A team of researchers has unveiled the first systematic effort to generate audio descriptions in Hindi, addressing a significant accessibility gap in Indian cinema and streaming media. The work represents a crucial step toward making visual content available to blind and low-vision audiences across India's diverse linguistic landscape.

According to arXiv, the researchers introduced Andha-Dhun, a dataset of human-authored Hindi audio descriptions sourced from eight full-length movies. This collection marks the first time audio descriptions for any Indian language have been studied at scale, filling a void that has existed as regulatory bodies like India's Central Board of Film Certification increasingly mandate descriptive content in regional languages.

The Translation Problem

The research team explored two distinct approaches to generating Hindi audio descriptions. The first involved creating descriptions directly from dense English video captions, while the second relied on translating existing English audio descriptions into Hindi. What they discovered challenges conventional assumptions about how language technology should handle accessibility content.

Simple machine translation approaches proved inadequate. The researchers found that direct translation from English audio descriptions introduced cultural artifacts and reduced the diversity of the final content compared to descriptions originally authored in Hindi. English-to-Hindi machine translation also failed to properly adapt cultural references, while human-translated versions performed better but still fell short of native descriptions.

Why Direct Translation Fails

The findings highlight a fundamental principle often overlooked in AI localization work: accessibility content serves a specific audience with distinct needs. Rather than treating audio descriptions as mere text to be translated with fidelity to the source, the research demonstrates that effective descriptions must account for the cultural context and lived experience of Indian blind and low-vision viewers.

  • Naive translation narrows the range of descriptive choices available to audio describers
  • Cultural references embedded in English descriptions do not transfer meaningfully to Hindi-speaking audiences
  • Original Hindi descriptions capture nuances and context that translation-based approaches miss

The team evaluated their approaches using two metrics: perplexity to assess language fluency, and an LLM-as-a-judge framework to measure overall quality. This dual evaluation acknowledges that accessible content must be both grammatically sound and genuinely useful to its intended audience.

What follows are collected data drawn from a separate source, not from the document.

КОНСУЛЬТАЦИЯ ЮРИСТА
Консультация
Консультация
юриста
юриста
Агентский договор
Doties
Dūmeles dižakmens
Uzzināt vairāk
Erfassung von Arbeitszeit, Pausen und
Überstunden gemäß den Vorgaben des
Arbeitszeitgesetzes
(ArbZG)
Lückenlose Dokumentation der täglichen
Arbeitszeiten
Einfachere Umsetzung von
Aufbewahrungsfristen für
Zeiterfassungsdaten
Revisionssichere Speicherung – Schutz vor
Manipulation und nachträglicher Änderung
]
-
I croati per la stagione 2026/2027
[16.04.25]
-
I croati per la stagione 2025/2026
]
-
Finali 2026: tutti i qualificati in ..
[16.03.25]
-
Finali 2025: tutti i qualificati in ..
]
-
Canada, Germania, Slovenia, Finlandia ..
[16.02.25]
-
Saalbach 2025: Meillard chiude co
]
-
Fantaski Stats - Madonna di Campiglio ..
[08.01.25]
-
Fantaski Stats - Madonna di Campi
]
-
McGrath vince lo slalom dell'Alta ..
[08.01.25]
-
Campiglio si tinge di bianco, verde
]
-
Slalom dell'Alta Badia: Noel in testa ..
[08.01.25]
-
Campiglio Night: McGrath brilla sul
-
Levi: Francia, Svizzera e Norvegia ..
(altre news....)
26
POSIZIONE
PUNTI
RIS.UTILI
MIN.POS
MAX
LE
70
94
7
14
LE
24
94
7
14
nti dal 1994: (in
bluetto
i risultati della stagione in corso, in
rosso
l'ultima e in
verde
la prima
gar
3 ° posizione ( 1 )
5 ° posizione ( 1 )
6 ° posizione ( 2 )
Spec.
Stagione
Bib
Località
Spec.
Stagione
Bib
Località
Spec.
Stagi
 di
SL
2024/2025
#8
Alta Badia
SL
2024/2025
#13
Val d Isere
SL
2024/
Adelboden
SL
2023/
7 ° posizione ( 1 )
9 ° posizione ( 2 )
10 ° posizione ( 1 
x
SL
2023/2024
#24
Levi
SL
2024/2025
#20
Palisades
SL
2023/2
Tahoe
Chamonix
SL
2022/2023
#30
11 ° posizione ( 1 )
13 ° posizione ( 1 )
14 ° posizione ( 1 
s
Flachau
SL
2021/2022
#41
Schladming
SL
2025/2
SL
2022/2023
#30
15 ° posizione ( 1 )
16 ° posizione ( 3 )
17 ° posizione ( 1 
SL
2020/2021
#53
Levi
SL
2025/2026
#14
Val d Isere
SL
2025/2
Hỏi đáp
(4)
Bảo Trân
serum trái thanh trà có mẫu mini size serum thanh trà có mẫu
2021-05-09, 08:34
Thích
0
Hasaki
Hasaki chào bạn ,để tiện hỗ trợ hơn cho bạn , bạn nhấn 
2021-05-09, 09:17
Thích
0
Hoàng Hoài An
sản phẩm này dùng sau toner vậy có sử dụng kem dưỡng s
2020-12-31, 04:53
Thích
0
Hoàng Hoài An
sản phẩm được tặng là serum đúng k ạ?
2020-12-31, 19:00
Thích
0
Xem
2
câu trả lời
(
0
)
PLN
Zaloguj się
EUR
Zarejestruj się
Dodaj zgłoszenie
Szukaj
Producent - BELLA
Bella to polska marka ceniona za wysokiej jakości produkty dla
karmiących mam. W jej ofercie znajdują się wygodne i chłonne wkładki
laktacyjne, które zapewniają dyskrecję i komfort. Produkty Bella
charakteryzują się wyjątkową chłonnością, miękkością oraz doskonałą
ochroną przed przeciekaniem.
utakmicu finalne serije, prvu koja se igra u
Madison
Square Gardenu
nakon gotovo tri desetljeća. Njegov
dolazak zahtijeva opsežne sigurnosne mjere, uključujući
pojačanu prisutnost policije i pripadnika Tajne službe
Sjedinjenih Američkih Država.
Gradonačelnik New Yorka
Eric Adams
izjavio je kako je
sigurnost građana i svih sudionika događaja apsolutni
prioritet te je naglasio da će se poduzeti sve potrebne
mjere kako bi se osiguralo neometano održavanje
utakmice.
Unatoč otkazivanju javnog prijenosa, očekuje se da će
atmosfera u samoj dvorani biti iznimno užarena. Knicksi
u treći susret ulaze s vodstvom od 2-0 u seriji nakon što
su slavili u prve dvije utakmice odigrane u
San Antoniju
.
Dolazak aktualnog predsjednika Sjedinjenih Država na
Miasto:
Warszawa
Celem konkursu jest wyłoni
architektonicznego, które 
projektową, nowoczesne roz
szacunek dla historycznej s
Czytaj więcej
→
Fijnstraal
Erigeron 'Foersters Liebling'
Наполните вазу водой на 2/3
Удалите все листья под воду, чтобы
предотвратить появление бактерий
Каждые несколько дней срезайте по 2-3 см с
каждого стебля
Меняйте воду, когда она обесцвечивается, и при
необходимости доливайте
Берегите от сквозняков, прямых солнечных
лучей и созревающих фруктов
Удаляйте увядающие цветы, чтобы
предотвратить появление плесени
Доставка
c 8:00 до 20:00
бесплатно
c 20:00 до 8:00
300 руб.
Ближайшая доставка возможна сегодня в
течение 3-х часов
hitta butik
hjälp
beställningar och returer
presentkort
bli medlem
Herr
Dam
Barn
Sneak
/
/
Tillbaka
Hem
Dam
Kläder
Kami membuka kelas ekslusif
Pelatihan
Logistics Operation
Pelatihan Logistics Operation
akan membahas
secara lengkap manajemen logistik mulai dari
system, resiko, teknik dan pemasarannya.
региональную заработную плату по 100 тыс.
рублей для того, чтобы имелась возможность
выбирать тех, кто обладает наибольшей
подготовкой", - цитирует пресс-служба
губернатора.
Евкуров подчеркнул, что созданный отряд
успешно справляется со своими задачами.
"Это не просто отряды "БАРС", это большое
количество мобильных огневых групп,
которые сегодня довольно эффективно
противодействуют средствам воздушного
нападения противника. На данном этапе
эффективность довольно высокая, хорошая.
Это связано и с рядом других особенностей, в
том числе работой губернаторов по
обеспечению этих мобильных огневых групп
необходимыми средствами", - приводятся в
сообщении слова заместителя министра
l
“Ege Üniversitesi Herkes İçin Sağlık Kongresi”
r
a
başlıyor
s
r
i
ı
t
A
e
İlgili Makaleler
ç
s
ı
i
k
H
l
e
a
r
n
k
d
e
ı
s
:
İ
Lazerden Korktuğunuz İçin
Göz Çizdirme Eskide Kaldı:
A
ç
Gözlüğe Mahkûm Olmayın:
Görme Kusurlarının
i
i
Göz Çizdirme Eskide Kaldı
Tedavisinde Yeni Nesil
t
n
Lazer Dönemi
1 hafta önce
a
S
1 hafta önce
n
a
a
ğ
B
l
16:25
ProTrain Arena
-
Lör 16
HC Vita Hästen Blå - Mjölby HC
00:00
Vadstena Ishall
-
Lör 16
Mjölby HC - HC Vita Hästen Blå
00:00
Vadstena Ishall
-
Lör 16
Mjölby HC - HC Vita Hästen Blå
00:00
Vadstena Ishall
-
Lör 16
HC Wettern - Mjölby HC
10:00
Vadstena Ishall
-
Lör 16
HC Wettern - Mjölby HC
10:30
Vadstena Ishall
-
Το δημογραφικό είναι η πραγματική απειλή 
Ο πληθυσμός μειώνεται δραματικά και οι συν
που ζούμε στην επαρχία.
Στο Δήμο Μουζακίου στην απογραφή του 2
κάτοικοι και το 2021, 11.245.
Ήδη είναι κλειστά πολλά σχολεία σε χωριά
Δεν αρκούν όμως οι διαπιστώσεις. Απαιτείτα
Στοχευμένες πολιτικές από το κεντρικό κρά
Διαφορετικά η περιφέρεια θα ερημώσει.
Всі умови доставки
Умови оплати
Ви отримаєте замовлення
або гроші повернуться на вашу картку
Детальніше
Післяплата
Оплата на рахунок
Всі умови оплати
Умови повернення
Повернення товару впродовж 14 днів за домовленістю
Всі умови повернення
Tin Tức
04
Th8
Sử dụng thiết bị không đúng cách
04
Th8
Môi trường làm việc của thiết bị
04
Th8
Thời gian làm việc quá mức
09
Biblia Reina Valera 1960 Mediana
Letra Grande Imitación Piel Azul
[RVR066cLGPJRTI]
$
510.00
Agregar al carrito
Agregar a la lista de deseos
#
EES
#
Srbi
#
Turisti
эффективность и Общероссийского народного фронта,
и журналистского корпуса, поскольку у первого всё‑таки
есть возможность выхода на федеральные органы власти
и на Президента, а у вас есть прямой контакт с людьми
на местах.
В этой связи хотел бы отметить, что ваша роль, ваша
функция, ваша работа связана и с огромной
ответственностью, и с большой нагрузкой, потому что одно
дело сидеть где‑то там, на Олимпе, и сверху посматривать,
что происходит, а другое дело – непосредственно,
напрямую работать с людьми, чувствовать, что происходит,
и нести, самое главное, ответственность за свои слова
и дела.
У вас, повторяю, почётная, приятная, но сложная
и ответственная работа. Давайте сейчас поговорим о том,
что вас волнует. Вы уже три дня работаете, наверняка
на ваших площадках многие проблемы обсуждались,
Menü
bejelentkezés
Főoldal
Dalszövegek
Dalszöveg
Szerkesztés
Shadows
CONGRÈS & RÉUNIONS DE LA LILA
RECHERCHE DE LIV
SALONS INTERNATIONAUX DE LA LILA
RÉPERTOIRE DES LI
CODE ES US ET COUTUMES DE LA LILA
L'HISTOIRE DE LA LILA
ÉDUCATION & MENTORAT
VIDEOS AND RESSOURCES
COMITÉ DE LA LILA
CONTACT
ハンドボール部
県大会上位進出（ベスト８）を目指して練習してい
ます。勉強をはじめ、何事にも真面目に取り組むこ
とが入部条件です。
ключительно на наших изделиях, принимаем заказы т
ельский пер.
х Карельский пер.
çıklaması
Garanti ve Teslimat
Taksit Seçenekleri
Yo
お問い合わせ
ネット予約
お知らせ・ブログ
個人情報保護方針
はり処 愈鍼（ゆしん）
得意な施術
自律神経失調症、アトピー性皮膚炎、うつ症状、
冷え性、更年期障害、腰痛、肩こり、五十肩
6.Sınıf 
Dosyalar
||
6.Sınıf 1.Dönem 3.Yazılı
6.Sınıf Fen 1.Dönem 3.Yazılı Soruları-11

Implications for AI Localization

The research carries broader implications for how artificial intelligence systems approach language-specific accessibility features. As regulatory mandates expand across India and other multilingual regions, the templated approach of translating English-language AI systems into other languages may prove insufficient.

Rather than treating non-English accessibility as a downstream localization problem, the findings suggest that AI systems serving blind and low-vision audiences in different linguistic communities require purpose-built datasets, models, and evaluation frameworks. This approach demands investment in original content creation rather than reliance on translation pipelines.

With the release of the Andha-Dhun dataset and their analysis of generation methods, the researchers have established a foundation for future work in Hindi audio descriptions and potentially other Indian languages. Their conclusion carries a clear message for technology developers: accessibility innovation must prioritize the needs of the target audience over source-language fidelity.